Patrick Deneen of Georgetown University has an essay on Minding The Campus in which he argues that cultural and intellectual conservatives should be more cautious about championing Great Books type programs in colleges and universities as an antidote to the rootlessness and relativism of the modern curriculum, because the Great Books format itself is often essentially relativistic:
Most curricula in the Great Books offer the various philosophies as inherently coherent and valid systems, suggesting to each student that there is finally no basis on which to decide which philosophy to adopt other than mere preference. One must simply decide. This Nietzschean (or Schmittian) lesson is reinforced by the typical organization of such curricula (where they persist), which is typically chronological. Given that most students today have deeply ingrained progressive worldviews (that is, the view that history has been the slow but steady advance of enlightenment in all forms, culminating in equal rights for all races, all genders, and all sexual preferences), a curriculum that begins with the Bible and Greek philosophy and ends with Nietzsche subtly suggests that Nietzsche is the culmination of Enlightenment’s trajectory. The fact that his philosophy is reinforced by the message that an education in the Great Books consists in exposure to equally compelling philosophies between which there is no objective basis to prefer only serves to deepen the most fundamental lesson of a course in the Great Books, which is a basic form of relativism. The choice of a personal philosophy is relative, and the basis on which one makes any such choice is finally arbitrary, the result of personal preference or attraction.
I would certainly agree that Great Books programs can end up being run in an essentially relativistic way. I recall one of the things that turned me off St. John’s College in Santa Fe was when the student guide who was taking us around on our high school student tour exclaimed, “You spend, like, the first couple months reading Plato, and it’s like mind-blowing. By the time you finish reading Plato, you don’t believe in anything anymore.”

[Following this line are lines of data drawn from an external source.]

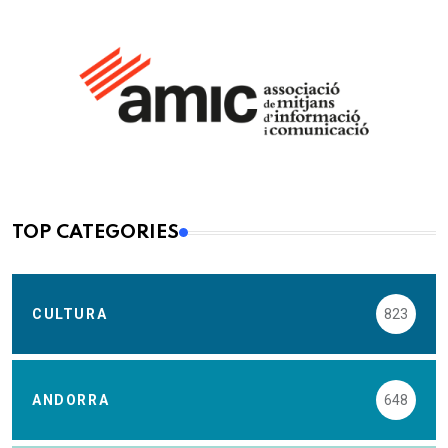
TOP CATEGORIES
CULTURA
823
ANDORRA
648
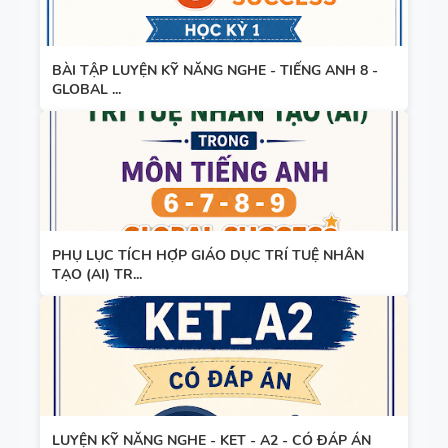
BÀI TẬP LUYỆN KỸ NĂNG NGHE - TIẾNG ANH 8 -
GLOBAL ...
PHỤ LỤC TÍCH HỢP GIÁO DỤC TRÍ TUỆ NHÂN
TẠO (AI) TR...
LUYỆN KỸ NĂNG NGHE - KET - A2 - CÓ ĐÁP ÁN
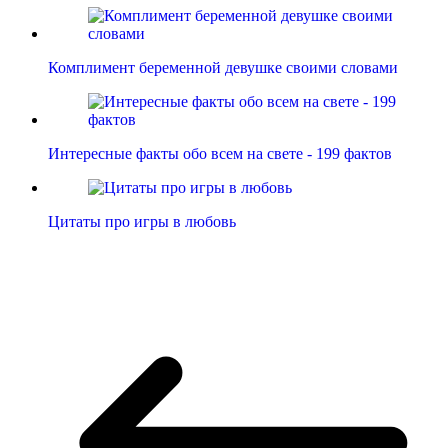
Комплимент беременной девушке своими словами
Интересные факты обо всем на свете - 199 фактов
Цитаты про игры в любовь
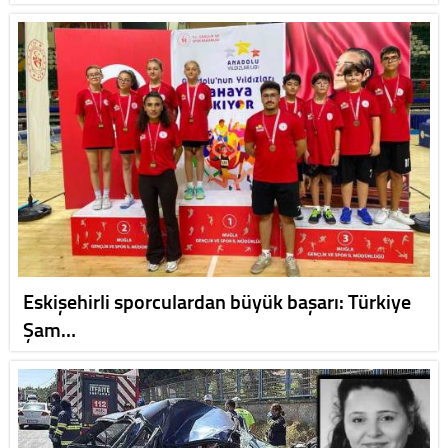
Eskişehirli sporculardan büyük başarı: Türkiye
Şam…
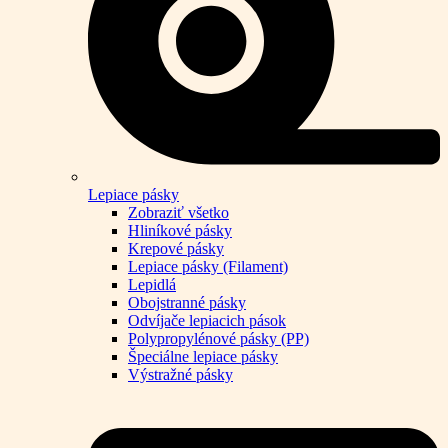
Lepiace pásky
Zobraziť všetko
Hliníkové pásky
Krepové pásky
Lepiace pásky (Filament)
Lepidlá
Obojstranné pásky
Odvíjače lepiacich pások
Polypropylénové pásky (PP)
Špeciálne lepiace pásky
Výstražné pásky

I wouldn’t claim for either my current or my 17-year-old self any kind of serious Plato scholarship, but at the time I had already read some of the basics (Crito, Apology, Phaedo, Symposium, and Allegory of the Cave) and one things I was pretty sure of was that this was not the result I had found from reading Plato, nor that which the Church and Western Culture in general had derived from him.
If a Great Books program is run by relativists, it will have a certain tendency to turn out relativists. So I would agree with Deneen that it is not enough for us to push for Great Books programs and simply leave it at that. However, I would tend to differ somewhat from his analysis here in that I retain a fair amount of faith in the fundamental power of the great works of Western Civilization to speak for themselves. While I don’t think that the mere creation of a Great Books program is the end of the road, with little weight given to how it’s run and by whom, it does at least seem to me that for those who believe an education rooted in Western Culture is important, reading the works themselves is a great start. Surely it is better to have someone with a well ordered understanding of their place in the western canon to guide the student through such a program — indeed, my experience in the Great Books core curriculum at Steubenville underlined for me how at sea a group of unprepared students can get reading the Ancient Greeks without proper preparation and guidance — but I have enough faith in the quality of the great books themselves to think that it is better to have read them under almost any circumstances than not to have read them at all.